Work instruction: The task calls for the lines below from the line with "деятельности трехчасовым концертом в" to the line with "Домашний тест на беременность с", both ends included, copied exactly, without any pictures.

Input records:
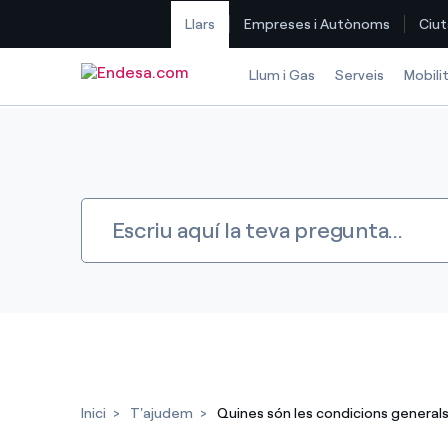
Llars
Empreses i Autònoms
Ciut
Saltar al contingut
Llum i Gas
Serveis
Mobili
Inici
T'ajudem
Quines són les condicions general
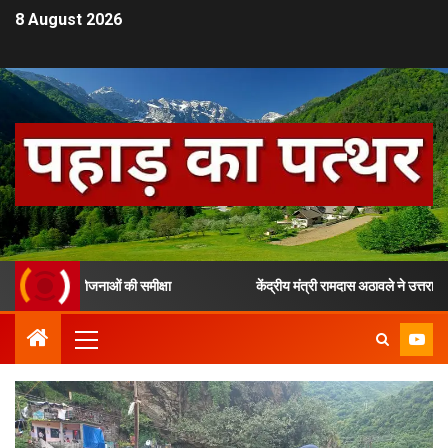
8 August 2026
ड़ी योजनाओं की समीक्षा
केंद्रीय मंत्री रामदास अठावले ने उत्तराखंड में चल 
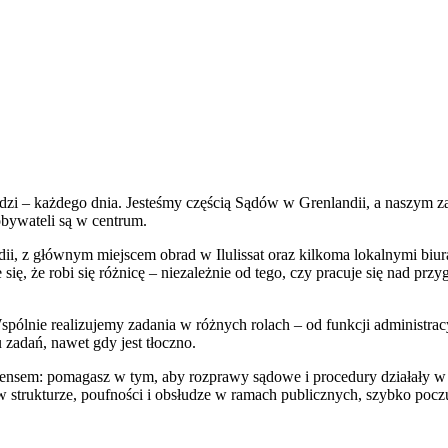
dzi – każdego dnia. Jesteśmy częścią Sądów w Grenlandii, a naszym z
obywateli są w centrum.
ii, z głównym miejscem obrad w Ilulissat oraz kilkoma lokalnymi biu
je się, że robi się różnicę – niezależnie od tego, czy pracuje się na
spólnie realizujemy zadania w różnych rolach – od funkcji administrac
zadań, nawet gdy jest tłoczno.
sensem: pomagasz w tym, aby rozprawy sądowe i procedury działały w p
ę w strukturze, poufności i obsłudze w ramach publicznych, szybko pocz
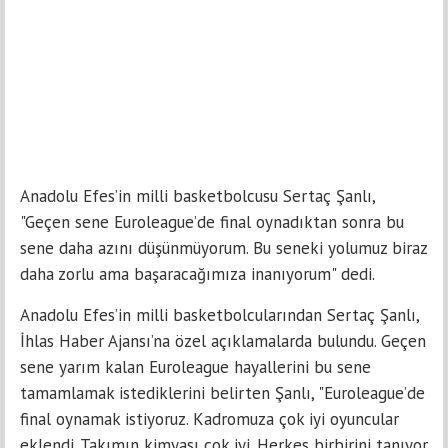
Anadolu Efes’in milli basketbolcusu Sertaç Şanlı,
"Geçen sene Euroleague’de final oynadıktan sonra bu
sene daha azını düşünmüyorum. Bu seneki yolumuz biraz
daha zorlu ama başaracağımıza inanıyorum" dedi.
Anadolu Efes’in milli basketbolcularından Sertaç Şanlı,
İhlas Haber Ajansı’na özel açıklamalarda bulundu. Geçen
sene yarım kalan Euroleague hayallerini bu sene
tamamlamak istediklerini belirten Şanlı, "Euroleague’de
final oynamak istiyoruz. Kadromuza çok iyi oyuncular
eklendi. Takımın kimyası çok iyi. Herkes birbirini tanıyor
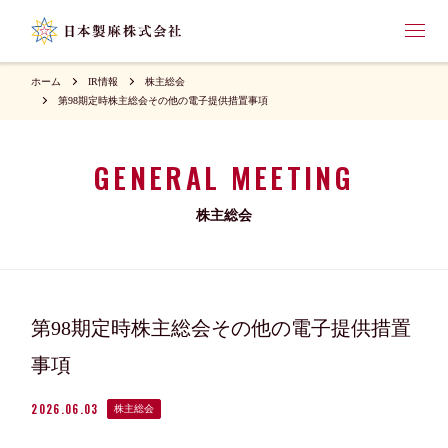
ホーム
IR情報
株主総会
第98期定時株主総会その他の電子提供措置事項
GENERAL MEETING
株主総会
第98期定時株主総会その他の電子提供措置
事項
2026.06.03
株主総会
--
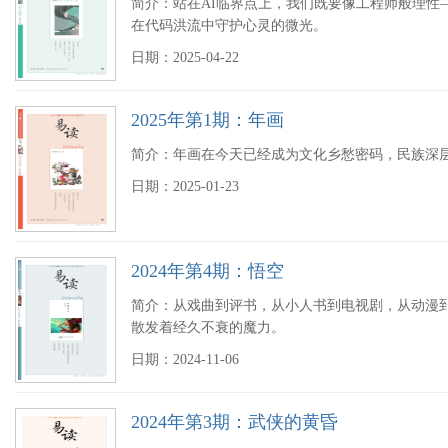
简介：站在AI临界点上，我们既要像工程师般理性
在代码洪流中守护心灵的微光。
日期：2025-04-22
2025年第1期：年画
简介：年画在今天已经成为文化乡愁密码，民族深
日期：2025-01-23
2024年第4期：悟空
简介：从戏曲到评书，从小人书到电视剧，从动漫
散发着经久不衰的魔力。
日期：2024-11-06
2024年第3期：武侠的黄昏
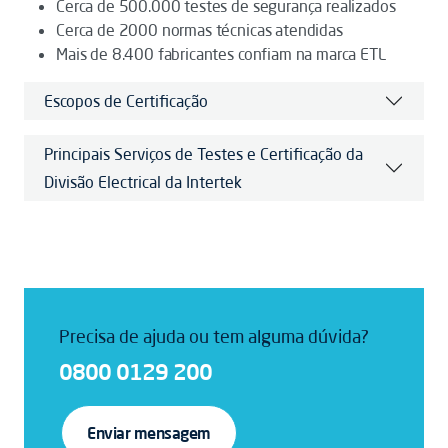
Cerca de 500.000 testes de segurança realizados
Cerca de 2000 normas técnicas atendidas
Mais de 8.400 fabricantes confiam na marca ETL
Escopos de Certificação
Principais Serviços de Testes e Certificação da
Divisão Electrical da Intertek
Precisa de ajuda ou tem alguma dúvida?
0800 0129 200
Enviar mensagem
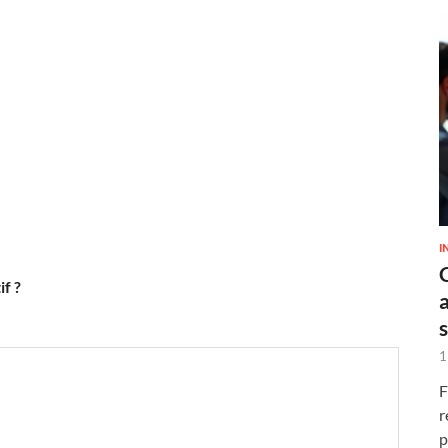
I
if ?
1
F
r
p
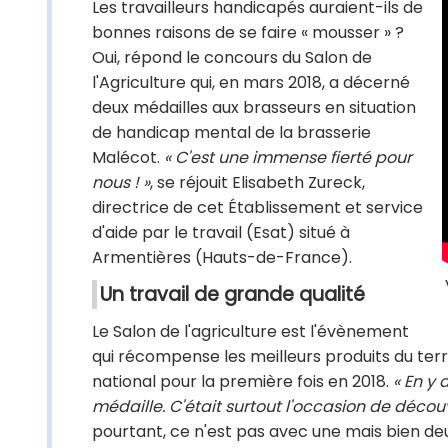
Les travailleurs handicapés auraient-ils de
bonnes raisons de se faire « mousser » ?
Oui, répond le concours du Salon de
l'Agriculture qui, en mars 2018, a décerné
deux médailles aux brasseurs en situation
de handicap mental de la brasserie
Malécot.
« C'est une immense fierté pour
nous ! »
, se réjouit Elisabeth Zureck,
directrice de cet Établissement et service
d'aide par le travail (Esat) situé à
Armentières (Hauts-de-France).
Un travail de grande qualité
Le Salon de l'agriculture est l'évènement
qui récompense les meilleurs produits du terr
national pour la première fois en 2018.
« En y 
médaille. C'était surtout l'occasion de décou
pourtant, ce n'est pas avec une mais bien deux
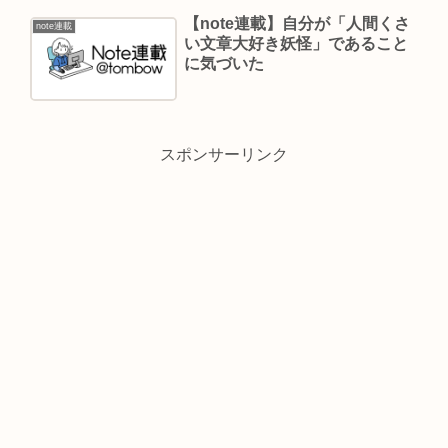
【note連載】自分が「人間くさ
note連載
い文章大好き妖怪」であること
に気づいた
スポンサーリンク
* * *
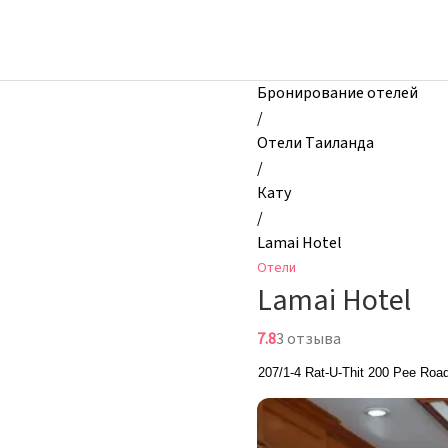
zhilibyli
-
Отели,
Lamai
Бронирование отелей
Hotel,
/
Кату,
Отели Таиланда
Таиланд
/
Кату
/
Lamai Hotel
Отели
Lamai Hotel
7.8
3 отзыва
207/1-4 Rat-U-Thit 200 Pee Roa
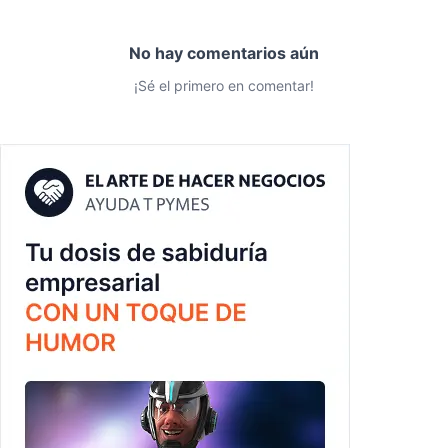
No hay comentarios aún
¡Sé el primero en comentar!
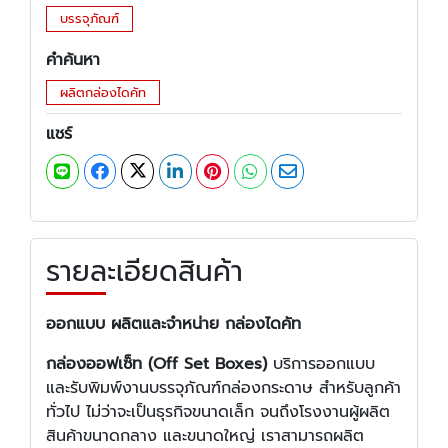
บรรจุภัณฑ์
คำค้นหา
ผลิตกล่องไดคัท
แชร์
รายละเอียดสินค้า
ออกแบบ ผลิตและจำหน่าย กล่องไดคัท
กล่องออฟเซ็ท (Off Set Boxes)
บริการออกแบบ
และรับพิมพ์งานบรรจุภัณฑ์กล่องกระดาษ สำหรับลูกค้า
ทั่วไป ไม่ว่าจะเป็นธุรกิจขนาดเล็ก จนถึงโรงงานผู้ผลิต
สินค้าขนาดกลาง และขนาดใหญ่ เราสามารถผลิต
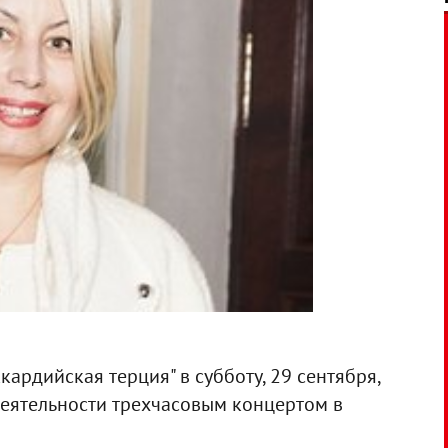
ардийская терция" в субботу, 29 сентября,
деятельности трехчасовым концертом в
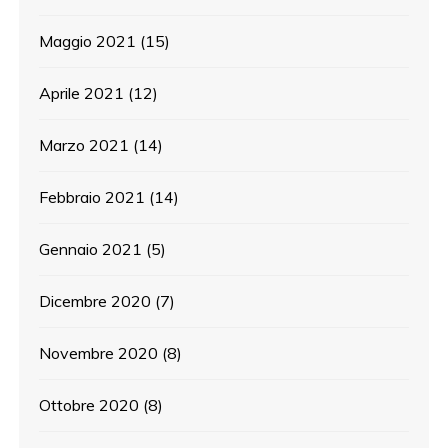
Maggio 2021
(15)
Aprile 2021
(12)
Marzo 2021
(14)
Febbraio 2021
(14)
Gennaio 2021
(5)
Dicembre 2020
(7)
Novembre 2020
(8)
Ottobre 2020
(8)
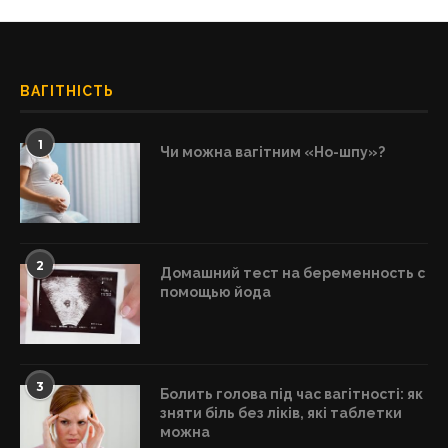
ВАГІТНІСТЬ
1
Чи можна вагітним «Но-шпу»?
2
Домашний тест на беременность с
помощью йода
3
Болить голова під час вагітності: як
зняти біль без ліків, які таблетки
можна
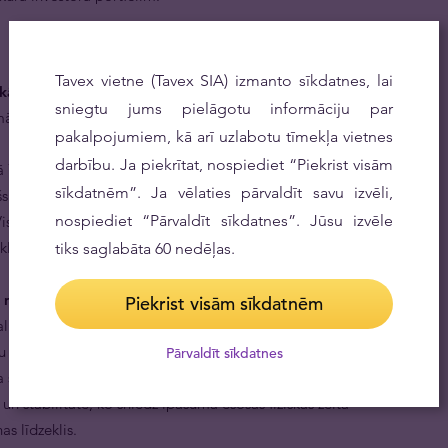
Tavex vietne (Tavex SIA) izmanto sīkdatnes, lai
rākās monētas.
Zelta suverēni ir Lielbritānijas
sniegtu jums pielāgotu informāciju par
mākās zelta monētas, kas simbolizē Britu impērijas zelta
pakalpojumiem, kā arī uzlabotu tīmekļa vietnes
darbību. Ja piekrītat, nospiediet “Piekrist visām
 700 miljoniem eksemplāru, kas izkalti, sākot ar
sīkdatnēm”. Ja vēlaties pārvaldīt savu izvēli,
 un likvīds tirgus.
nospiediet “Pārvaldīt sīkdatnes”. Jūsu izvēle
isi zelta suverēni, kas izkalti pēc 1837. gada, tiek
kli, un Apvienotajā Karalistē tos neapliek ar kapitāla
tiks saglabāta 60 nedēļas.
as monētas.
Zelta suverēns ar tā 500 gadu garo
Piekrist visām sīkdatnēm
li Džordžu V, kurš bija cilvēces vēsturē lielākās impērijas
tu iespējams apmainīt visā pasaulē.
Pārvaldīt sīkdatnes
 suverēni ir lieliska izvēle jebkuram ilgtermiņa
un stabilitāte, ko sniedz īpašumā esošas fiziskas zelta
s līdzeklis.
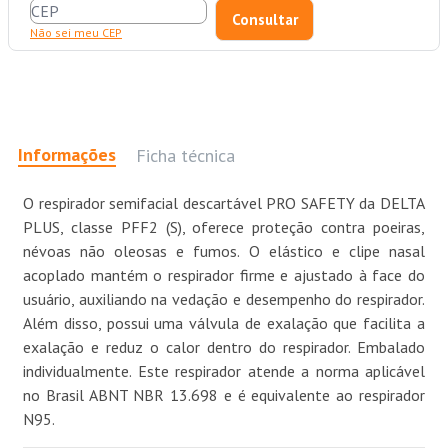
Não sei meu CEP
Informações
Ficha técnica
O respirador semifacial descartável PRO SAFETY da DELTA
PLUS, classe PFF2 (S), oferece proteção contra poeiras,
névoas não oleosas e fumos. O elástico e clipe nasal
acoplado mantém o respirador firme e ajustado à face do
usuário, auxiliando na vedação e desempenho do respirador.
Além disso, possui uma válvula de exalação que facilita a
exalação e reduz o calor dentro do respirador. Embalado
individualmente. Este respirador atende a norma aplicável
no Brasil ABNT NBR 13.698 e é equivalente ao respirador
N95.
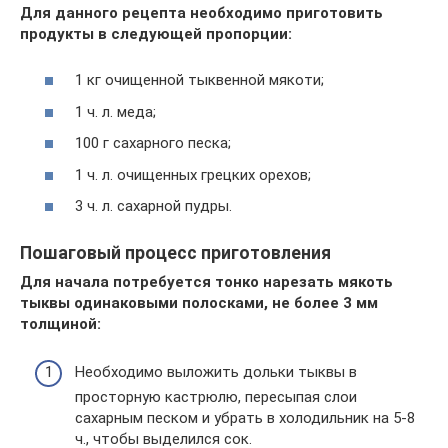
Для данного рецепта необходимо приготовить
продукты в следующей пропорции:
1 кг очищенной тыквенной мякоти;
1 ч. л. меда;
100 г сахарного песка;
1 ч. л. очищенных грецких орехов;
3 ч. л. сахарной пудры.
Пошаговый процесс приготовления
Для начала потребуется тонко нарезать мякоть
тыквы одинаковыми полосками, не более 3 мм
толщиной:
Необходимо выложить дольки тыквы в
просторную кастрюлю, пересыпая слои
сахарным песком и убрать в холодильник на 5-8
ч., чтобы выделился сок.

Solution to this problem:
деятельности трехчасовым концертом в
Maggio 2021
(15)
Aprile 2021
(12)
Marzo 2021
(14)
Febbraio 2021
(14)
Gennaio 2021
(5)
Dicembre 2020
(7)
Novembre 2020
(8)
Ottobre 2020
(8)
ВАГІТНІСТЬ
1
Чи можна вагітним «Но-шпу»?
2
Домашний тест на беременность с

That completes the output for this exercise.